** RECORDED DATA follows **

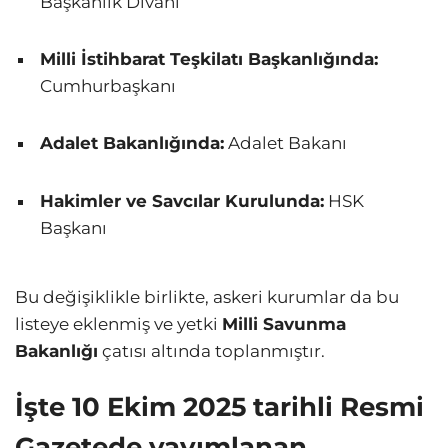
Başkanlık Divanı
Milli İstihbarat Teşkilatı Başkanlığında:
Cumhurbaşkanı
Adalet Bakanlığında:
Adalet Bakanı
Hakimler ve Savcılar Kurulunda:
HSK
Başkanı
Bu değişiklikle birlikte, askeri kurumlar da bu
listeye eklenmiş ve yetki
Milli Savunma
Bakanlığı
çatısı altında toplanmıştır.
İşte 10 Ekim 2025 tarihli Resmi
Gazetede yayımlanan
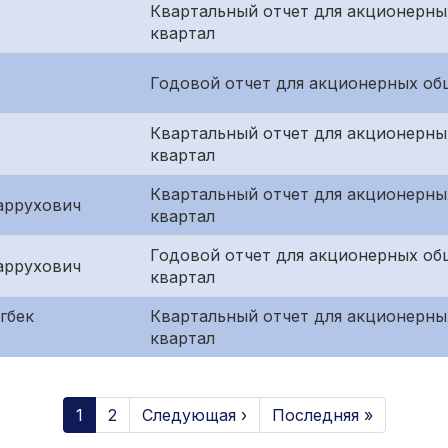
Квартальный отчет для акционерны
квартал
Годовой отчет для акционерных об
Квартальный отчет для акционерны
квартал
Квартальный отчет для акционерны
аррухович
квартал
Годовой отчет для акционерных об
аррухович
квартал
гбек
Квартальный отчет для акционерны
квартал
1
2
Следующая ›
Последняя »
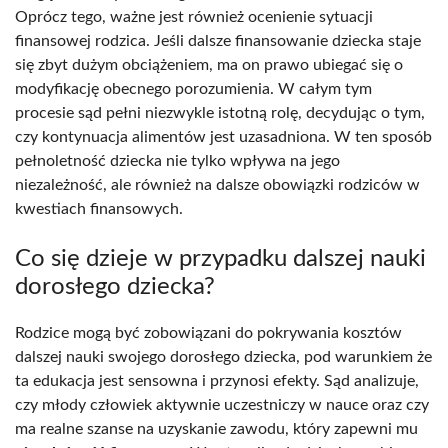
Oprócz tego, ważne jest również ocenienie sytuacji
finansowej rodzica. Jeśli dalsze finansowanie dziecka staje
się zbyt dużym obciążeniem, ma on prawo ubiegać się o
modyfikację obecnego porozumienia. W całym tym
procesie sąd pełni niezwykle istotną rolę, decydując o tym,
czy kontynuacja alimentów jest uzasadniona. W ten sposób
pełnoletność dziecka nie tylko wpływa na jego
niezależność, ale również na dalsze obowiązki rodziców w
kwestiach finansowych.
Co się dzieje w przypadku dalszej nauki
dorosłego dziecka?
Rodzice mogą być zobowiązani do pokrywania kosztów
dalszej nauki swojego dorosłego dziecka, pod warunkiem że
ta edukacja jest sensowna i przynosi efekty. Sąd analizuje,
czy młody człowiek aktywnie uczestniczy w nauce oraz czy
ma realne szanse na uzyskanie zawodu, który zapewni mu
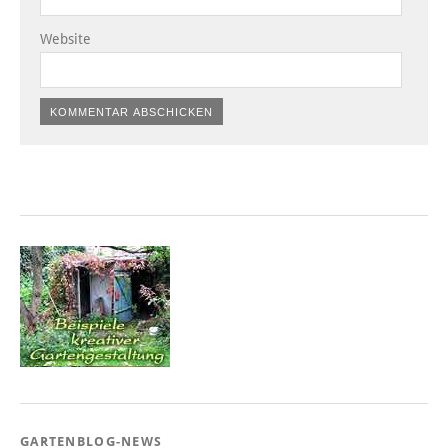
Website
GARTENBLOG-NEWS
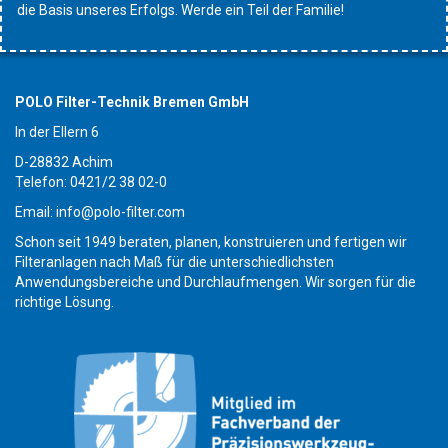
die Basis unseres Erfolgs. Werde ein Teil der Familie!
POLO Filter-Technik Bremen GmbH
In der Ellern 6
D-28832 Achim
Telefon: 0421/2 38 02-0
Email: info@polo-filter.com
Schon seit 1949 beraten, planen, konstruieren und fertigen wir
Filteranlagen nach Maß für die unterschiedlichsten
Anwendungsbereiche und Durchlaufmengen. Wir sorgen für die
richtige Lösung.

** End of RECORDED DATA **
** RECORDED DATA follows **

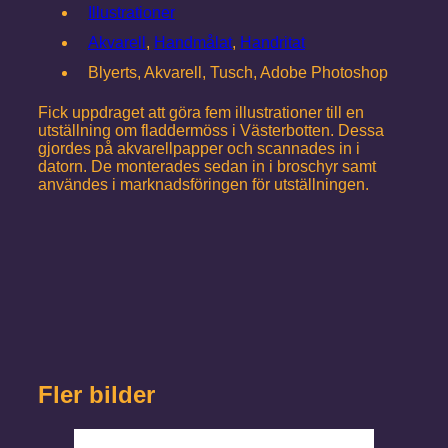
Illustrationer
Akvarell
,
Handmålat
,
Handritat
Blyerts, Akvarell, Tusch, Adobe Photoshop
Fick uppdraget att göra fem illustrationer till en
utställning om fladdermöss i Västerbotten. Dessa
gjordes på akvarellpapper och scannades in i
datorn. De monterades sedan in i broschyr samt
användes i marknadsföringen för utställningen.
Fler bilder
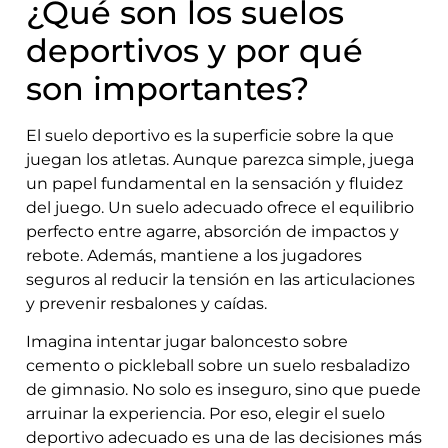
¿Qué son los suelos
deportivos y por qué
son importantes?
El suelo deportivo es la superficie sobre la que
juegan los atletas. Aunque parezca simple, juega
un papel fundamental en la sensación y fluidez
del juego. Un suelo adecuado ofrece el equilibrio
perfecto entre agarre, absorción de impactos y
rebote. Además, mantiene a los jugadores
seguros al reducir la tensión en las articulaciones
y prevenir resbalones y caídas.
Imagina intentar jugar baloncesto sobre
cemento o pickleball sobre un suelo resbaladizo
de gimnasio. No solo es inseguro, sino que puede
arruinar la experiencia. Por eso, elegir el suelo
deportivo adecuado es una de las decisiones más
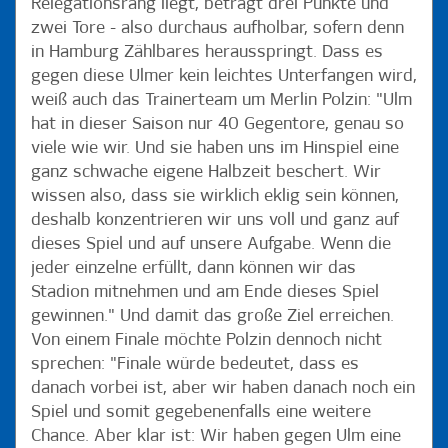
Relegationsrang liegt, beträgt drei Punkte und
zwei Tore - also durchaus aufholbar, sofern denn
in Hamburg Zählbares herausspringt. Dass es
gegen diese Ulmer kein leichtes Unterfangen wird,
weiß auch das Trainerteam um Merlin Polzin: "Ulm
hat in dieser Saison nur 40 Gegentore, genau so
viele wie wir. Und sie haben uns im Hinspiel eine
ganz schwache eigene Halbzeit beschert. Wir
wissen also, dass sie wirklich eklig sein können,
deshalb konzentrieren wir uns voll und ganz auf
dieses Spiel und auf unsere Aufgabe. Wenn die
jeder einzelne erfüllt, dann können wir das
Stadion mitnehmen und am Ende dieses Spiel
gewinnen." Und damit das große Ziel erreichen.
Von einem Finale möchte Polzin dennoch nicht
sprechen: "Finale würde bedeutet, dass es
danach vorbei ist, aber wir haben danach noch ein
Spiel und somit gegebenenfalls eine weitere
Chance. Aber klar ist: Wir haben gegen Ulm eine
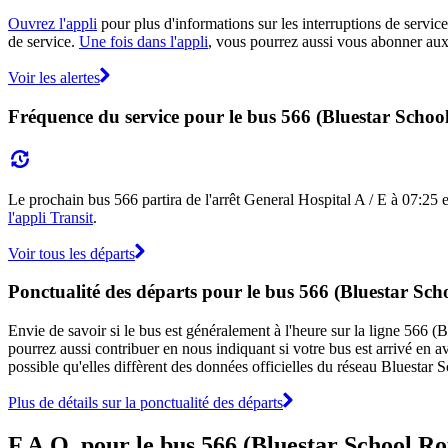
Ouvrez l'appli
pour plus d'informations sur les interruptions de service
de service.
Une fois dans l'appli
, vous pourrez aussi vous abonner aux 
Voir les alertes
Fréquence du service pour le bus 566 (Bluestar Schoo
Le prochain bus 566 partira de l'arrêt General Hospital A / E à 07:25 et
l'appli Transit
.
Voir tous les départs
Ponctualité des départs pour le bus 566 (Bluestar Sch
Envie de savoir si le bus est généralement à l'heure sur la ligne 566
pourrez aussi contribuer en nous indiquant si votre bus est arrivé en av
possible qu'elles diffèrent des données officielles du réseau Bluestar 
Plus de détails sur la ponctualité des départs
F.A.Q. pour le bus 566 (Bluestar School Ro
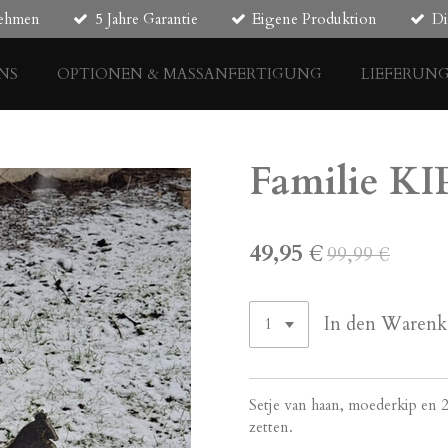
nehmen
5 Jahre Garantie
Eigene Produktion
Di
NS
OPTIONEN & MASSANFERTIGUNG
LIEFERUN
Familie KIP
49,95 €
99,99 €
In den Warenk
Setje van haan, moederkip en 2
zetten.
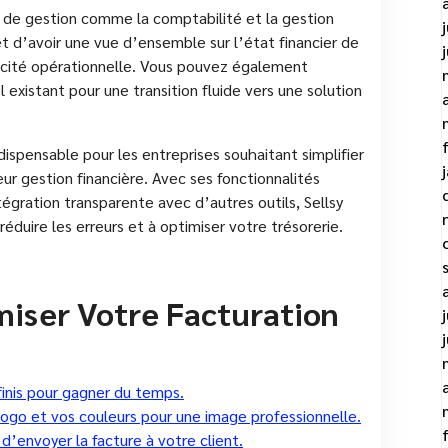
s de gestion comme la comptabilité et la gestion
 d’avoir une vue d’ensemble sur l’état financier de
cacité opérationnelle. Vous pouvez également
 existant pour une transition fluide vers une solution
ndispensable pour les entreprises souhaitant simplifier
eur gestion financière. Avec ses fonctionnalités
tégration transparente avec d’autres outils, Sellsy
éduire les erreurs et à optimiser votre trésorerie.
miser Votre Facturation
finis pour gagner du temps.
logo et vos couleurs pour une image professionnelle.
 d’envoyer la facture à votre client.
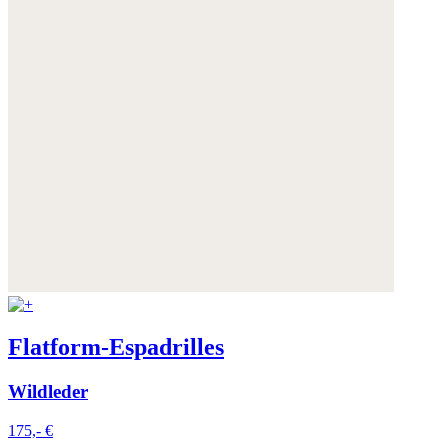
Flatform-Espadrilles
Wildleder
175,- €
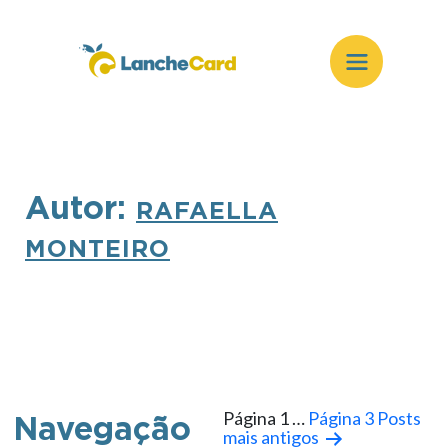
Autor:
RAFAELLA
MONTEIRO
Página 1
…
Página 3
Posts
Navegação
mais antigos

** End of RECORDED DATA **
** RECORDED DATA follows **

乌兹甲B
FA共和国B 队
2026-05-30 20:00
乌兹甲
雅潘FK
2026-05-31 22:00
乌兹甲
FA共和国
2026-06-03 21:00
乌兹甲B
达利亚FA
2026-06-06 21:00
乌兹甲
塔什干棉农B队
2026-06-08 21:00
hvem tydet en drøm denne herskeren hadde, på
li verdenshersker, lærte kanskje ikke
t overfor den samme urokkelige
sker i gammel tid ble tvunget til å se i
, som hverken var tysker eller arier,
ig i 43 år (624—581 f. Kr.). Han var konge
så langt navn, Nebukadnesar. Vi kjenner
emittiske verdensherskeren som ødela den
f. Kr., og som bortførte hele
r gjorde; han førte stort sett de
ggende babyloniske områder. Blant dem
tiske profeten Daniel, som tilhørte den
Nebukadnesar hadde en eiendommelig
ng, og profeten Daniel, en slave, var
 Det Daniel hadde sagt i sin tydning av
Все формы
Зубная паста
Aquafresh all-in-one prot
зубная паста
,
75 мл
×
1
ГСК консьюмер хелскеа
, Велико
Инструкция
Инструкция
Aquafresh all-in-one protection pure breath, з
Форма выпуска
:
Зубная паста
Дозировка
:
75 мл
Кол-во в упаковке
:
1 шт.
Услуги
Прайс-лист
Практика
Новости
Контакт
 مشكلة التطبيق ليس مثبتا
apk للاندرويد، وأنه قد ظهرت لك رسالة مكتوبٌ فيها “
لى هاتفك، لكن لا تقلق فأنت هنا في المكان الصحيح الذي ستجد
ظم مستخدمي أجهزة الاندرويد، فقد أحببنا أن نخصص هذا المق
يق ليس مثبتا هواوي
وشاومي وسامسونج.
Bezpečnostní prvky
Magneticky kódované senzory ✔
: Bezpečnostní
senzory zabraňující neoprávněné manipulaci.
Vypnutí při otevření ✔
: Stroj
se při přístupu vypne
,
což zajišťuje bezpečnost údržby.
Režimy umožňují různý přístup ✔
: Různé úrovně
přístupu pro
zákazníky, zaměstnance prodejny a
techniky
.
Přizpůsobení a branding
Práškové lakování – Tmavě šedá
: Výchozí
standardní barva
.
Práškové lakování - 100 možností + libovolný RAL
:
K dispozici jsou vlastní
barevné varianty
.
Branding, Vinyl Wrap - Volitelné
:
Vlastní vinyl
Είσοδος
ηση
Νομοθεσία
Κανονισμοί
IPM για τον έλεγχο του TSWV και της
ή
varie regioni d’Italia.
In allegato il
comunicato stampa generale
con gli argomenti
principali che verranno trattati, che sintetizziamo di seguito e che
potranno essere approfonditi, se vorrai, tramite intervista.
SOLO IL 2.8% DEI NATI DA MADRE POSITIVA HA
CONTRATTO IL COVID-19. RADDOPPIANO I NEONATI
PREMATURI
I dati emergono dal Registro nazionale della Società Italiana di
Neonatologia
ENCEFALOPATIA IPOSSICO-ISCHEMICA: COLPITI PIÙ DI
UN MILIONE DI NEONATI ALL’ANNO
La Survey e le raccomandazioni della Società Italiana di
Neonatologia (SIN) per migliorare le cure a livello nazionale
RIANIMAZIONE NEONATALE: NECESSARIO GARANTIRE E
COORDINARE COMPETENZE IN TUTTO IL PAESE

** End of RECORDED DATA **

◆ THE PROBLEM:
Of the lines above, output exactly those from the line bearing "ENCEFALOPATIA IPOSSICO-ISCHEMICA: COLPITI" through the line bearing "COORDINARE COMPETENZE IN TUTTO IL PAESE", inclusive.

◆ FINISHED TASK:
ENCEFALOPATIA IPOSSICO-ISCHEMICA: COLPITI PIÙ DI
UN MILIONE DI NEONATI ALL’ANNO
La Survey e le raccomandazioni della Società Italiana di
Neonatologia (SIN) per migliorare le cure a livello nazionale
RIANIMAZIONE NEONATALE: NECESSARIO GARANTIRE E
COORDINARE COMPETENZE IN TUTTO IL PAESE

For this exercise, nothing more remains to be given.